[Saved entries]
════════
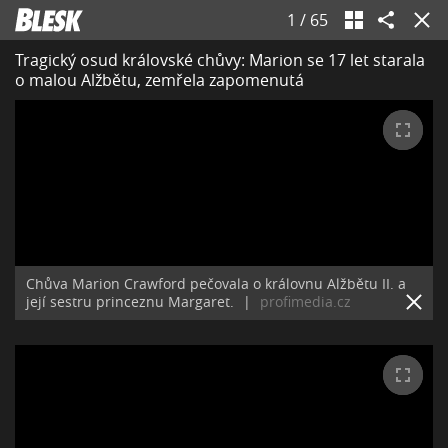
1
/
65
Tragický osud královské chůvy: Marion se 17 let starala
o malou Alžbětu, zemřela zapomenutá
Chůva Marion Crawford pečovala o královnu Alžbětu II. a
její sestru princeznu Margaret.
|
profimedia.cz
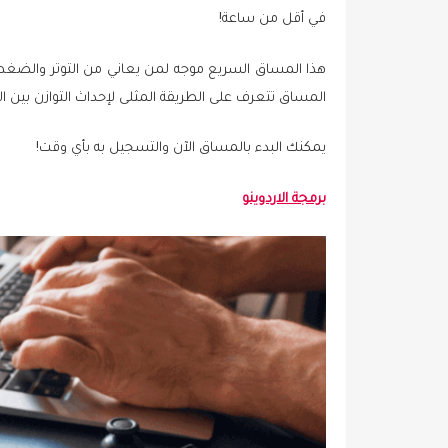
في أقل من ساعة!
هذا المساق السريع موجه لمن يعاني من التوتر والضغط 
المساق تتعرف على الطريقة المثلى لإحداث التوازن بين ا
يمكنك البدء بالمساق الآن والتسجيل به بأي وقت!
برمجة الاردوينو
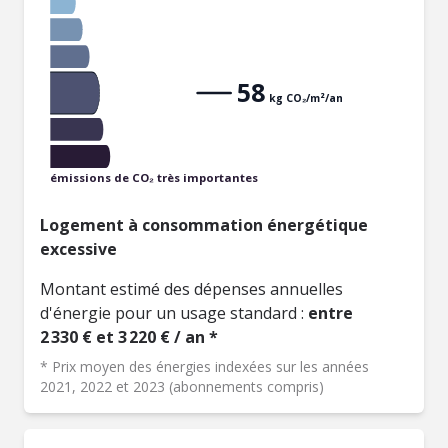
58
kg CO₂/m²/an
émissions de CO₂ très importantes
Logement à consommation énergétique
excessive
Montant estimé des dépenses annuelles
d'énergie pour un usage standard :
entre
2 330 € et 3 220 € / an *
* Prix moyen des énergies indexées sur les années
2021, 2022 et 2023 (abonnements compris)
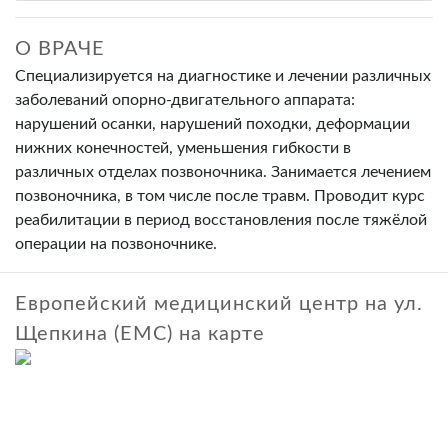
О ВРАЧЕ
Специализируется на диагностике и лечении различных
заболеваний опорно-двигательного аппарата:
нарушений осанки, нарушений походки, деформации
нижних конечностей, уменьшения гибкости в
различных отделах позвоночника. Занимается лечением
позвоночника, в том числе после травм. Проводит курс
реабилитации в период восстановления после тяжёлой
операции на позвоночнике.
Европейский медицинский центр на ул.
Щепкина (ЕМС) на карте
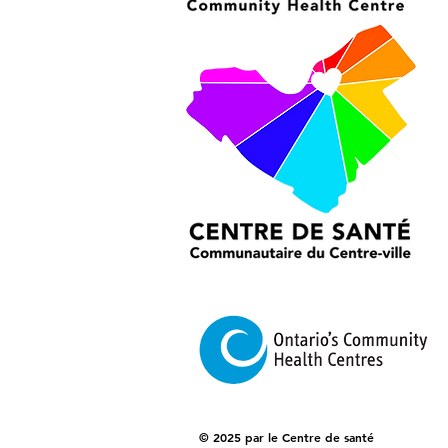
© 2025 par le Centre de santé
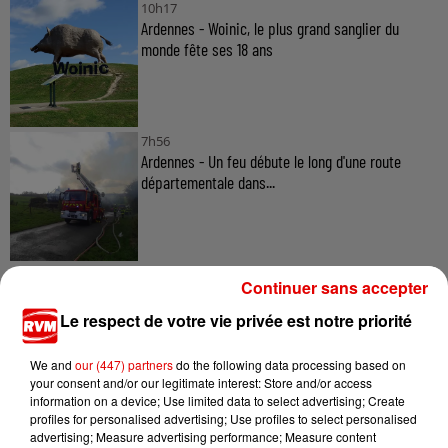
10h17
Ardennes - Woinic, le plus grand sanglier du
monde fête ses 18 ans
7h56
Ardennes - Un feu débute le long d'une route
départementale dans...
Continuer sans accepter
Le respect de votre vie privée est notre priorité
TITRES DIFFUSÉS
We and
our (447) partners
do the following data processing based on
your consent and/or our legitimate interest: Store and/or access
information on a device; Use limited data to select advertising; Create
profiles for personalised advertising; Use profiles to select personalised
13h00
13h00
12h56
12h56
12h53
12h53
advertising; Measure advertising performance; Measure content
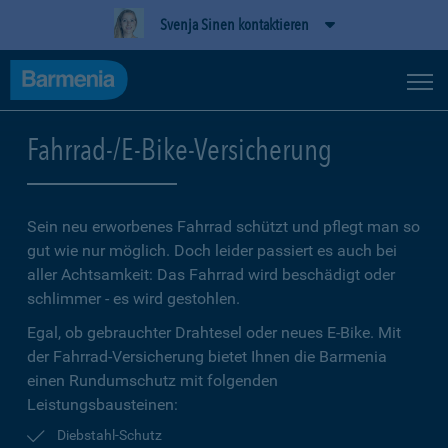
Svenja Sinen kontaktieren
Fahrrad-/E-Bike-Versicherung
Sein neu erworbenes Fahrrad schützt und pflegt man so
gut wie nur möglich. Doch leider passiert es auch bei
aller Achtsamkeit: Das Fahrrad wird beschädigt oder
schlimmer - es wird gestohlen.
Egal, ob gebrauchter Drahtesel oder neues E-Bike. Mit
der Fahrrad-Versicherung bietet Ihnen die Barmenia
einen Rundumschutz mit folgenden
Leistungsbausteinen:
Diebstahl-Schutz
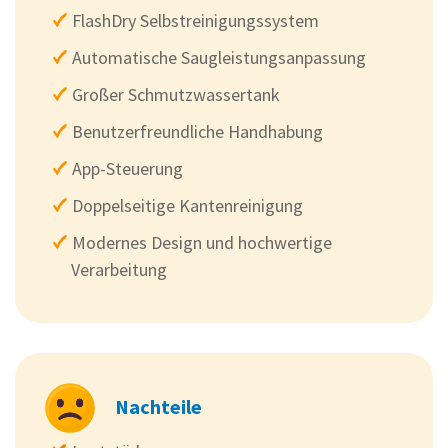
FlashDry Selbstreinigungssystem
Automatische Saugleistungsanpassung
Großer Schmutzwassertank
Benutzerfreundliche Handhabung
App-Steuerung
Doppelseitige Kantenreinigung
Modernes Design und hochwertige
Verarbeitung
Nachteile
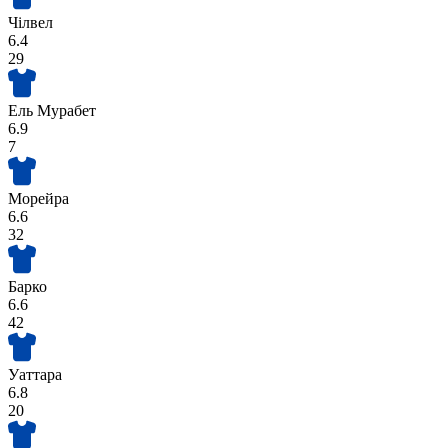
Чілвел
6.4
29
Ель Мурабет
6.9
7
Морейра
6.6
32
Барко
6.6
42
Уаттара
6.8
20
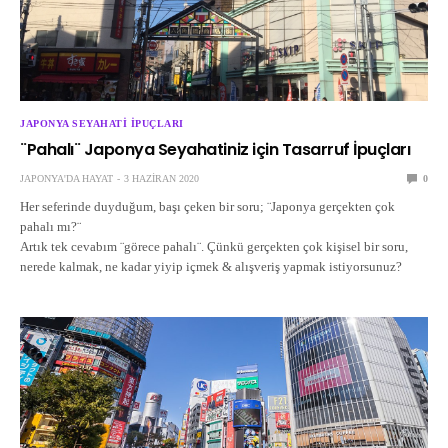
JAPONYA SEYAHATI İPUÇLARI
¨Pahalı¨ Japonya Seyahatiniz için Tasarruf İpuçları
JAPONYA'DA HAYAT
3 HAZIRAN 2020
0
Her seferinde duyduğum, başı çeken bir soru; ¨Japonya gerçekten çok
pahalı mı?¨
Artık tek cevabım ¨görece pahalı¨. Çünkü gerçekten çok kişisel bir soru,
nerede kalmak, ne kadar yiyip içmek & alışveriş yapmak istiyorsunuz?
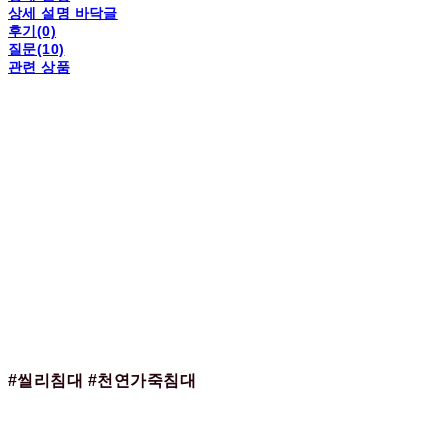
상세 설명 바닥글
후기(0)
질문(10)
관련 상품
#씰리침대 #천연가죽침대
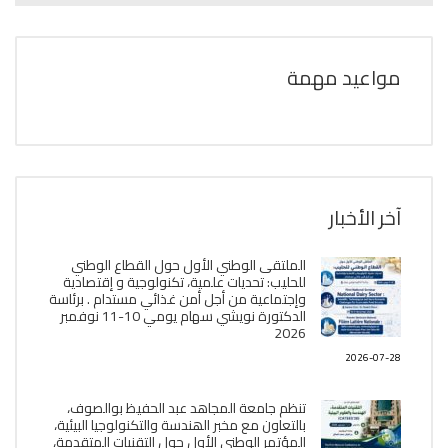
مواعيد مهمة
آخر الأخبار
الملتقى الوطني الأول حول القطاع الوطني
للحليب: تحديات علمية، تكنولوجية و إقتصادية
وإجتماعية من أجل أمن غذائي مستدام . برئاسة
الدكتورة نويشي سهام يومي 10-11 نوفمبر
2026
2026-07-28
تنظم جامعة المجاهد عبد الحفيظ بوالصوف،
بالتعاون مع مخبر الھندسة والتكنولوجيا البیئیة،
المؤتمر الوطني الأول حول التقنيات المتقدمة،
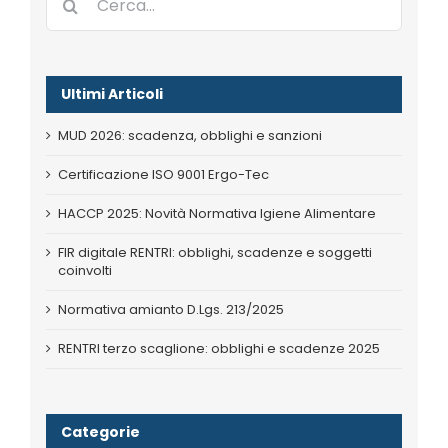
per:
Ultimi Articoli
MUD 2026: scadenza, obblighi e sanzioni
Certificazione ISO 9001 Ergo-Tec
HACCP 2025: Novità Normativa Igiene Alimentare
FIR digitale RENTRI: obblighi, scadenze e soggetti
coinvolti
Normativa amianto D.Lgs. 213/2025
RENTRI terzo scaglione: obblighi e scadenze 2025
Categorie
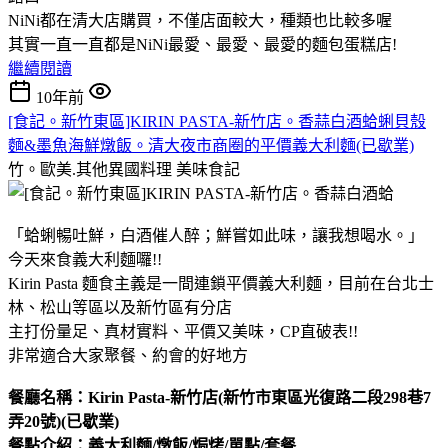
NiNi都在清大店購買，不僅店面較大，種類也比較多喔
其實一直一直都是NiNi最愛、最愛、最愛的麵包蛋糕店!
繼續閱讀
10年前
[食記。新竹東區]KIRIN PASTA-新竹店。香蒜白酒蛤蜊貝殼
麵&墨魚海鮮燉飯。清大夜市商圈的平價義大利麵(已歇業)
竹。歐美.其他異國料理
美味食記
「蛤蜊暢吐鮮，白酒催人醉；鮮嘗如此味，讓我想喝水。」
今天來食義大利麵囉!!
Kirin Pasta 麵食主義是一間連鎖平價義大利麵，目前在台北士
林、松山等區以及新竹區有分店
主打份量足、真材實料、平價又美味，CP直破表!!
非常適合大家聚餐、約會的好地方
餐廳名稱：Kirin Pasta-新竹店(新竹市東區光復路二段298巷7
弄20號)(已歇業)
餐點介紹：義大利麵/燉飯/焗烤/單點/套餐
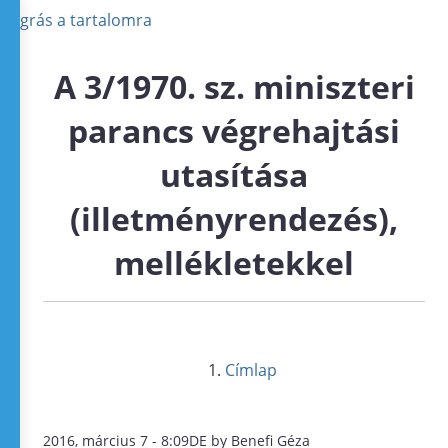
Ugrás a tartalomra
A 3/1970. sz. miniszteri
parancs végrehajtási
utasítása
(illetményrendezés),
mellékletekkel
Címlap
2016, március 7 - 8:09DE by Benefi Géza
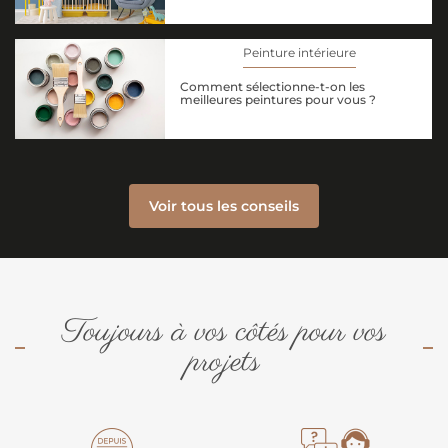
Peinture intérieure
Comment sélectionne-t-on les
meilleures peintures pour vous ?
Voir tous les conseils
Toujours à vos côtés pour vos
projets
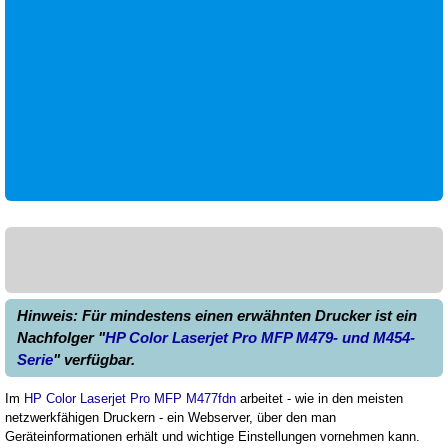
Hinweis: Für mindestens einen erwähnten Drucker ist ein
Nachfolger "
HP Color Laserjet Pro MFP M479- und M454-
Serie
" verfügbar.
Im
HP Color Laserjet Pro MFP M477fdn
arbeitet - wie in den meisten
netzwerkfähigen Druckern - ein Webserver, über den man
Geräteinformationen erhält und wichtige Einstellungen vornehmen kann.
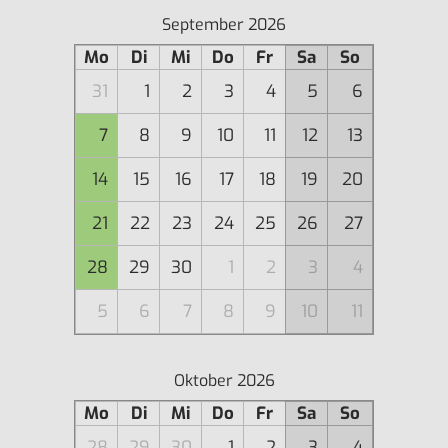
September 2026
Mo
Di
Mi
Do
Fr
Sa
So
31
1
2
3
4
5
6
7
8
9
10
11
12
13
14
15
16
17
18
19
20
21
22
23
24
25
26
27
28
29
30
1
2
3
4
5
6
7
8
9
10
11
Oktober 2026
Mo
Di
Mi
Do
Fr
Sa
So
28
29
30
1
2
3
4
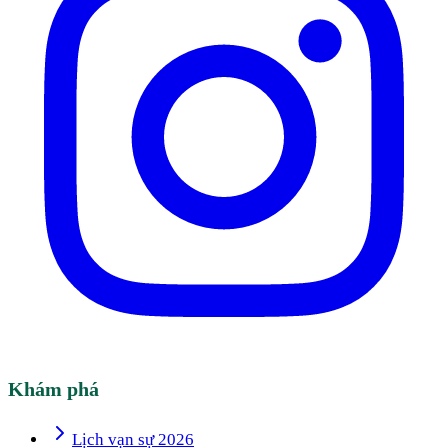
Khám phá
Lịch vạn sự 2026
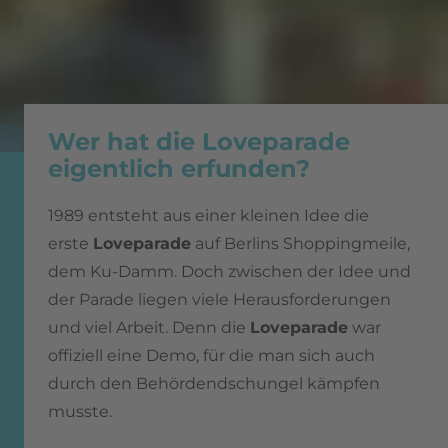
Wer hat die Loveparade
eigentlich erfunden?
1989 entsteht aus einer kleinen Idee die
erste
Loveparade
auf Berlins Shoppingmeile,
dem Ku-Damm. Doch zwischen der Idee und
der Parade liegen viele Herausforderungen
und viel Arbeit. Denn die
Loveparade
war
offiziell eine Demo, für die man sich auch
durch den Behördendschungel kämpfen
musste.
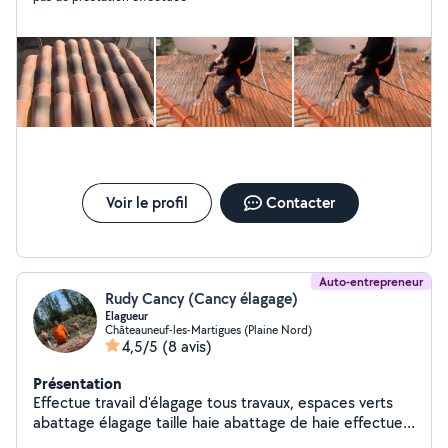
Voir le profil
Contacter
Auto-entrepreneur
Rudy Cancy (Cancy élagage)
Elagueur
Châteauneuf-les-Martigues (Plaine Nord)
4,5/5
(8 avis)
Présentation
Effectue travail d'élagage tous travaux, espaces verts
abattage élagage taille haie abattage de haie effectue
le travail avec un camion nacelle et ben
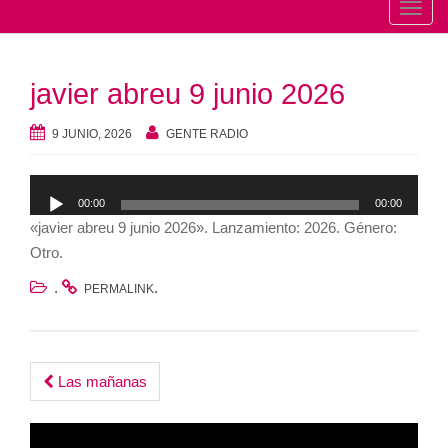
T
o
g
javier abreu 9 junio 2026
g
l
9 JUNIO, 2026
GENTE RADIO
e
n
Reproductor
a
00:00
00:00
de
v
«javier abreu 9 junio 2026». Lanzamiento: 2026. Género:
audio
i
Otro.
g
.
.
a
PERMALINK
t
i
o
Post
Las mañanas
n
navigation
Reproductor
════════
What you need to do:
Please return, exactly as written, the lines from the first line of the records above through the line containing "Специализируется на диагностике", both included, leaving out any pictures.

Answer area:
1
/
65
Tragický osud královské chůvy: Marion se 17 let starala
o malou Alžbětu, zemřela zapomenutá
Chůva Marion Crawford pečovala o královnu Alžbětu II. a
její sestru princeznu Margaret.
|
profimedia.cz
في أقل من ساعة!
هذا المساق السريع موجه لمن يعاني من التوتر والضغط 
المساق تتعرف على الطريقة المثلى لإحداث التوازن بين ا
يمكنك البدء بالمساق الآن والتسجيل به بأي وقت!
برمجة الاردوينو
58
kg CO₂/m²/an
émissions de CO₂ très importantes
Logement à consommation énergétique
excessive
Montant estimé des dépenses annuelles
d'énergie pour un usage standard :
entre
2 330 € et 3 220 € / an *
* Prix moyen des énergies indexées sur les années
2021, 2022 et 2023 (abonnements compris)
О ВРАЧЕ
Специализируется на диагностике и лечении различных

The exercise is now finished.